A lungo si è ritenuto che il licantropo fosse un prodotto della fobia cristiana verso i guerrieri pagani, che i barbari coperti di pelli di lupo (gli úlfheðnar sopra citati ne sono un esempio) incutessero così tanto terrore ai monaci cattolici a tal punto da ritenerli un tutt’uno con l’animale totemico.

Eppure, come abbiamo visto, la concezione del mutaforma è già insita nella cultura europea antica, perciò quella descritta dai monaci cristiani ne è soltanto l’evoluzione. Un’evoluzione che, in seguito, ha contribuito alla cristallizzazione della figura del licantropo attribuendogli alcune caratteristiche che conosciamo tutti oggigiorno: legame profondo con la luna, ferocità, insaziabile voglia di carne umana, vulnerabilità all’argento, presenza o assenza, a seconda dei casi, della facoltà di intendere e di percepire il mondo come un normale essere umano.

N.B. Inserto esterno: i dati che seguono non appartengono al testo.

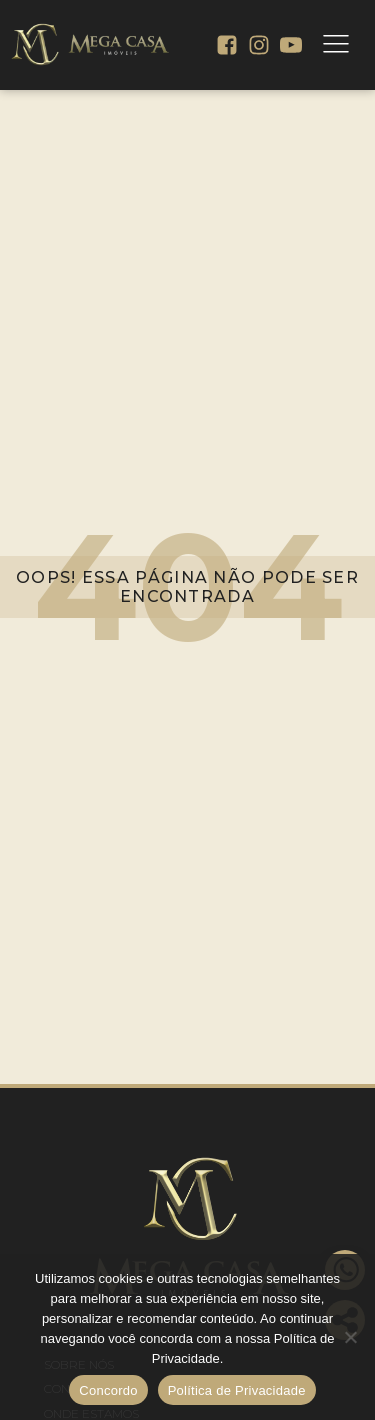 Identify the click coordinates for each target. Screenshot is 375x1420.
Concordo (108, 1390)
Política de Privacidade (237, 1390)
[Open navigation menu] (336, 45)
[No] (350, 1337) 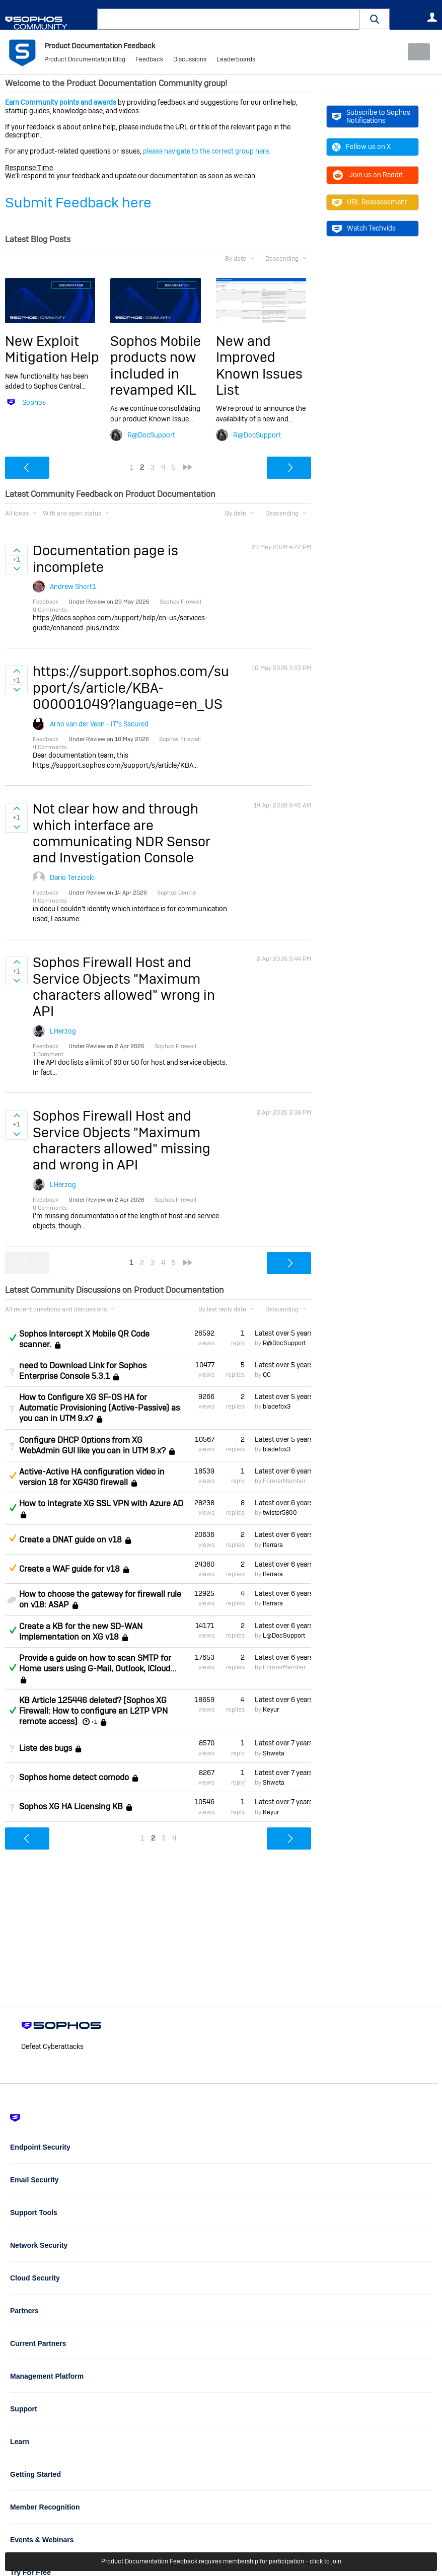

Si badi bene, però, dal giudicare il licantropo una figura folkloristica che appartiene al passato. Nel Medioevo erano scoppiate vere e proprie “epidemie” di licantropia e sebbene questa isteria collettiva sia stata debellata con l’avvento illuminista, questo non significa che sia un lontanissimo ricordo.

Provate a chiedere ai vostri genitori, o ai vostri nonni, se conoscono qualche caso di licantropia. Vi racconteranno, probabilmente, di quando erano piccoli e sentivano un uomo solitario del paese ululare alla luna.

Questo perché la tradizione folkloristica ha consolidato la figura del lupo mannaro a tal punto da essere presente in ogni regione dell’Italia, seppur con nomi diversi. Lupunaru a Palermo, lunaru nel Salento, lupi minari a Forlì.

Questa notte tutte le forze del male vagheranno libere per il mondo e anche i lupi mannari andranno a caccia. Perciò rispolverate quel vecchio set di posate d’argento che vostra nonna, o vostra madre, tiene conservato con tanta cura.

Sia mai che sentiate tanfo di lupo dietro la vostra porta.